Published Web Locationhttps://doi.org/10.1083/jcb.109.6.3223
We have isolated and sequenced genes from Saccharomyces cerevisiae (SRP54SC) and Schizosaccharomyces pombe (SRP54sp) encoding proteins homologous to both the 54-kD protein subunit (SRP54mam) of the mammalian signal recognition particle (SRP) and the product of a gene of unknown function in Escherichia coli, ffh (Römisch, K., J. Webb, J. Herz, S. Prehn, R. Frank, M. Vingron, and B. Dobberstein. 1989. Nature (Lond.). 340:478-482; Bernstein H. D., M. A. Poritz, K. Strub, P. J. Hoben, S. Brenner, P. Walter. 1989. Nature (Lond.). 340:482-486). To accomplish this we took advantage of short stretches of conserved sequence between ffh and SRP54mam and used the polymerase chain reaction (PCR) to amplify fragments of the homologous yeast genes. The DNA sequences predict proteins for SRP54sc and SRP54sp that are 47% and 52% identical to SRP54mam, respectively. Like SRP54mam and ffh, both predicted yeast proteins contain a GTP binding consensus sequence in their NH2-terminal half (G-domain), and methionine-rich sequences in their COOH-terminal half (M-domain).

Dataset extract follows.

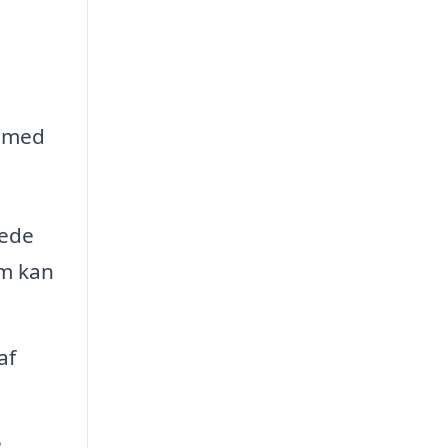
a med
rede
om kan
af
e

In contrast to SRP54mam and ffh the yeast proteins contain additional Met-rich sequences inserted at the COOH-terminal portion of the M-domain. SRP54sp contains a 480-nucleotide intron located 78 nucleotides from the 5' end of the open reading frame. Although the function of the yeast homologues is unknown, gene disruption experiments in S. cerevisiae show that the gene is essential for growth. The identification of SRP54sc and SRP54sp provides the first evidence for SRP related proteins in yeast.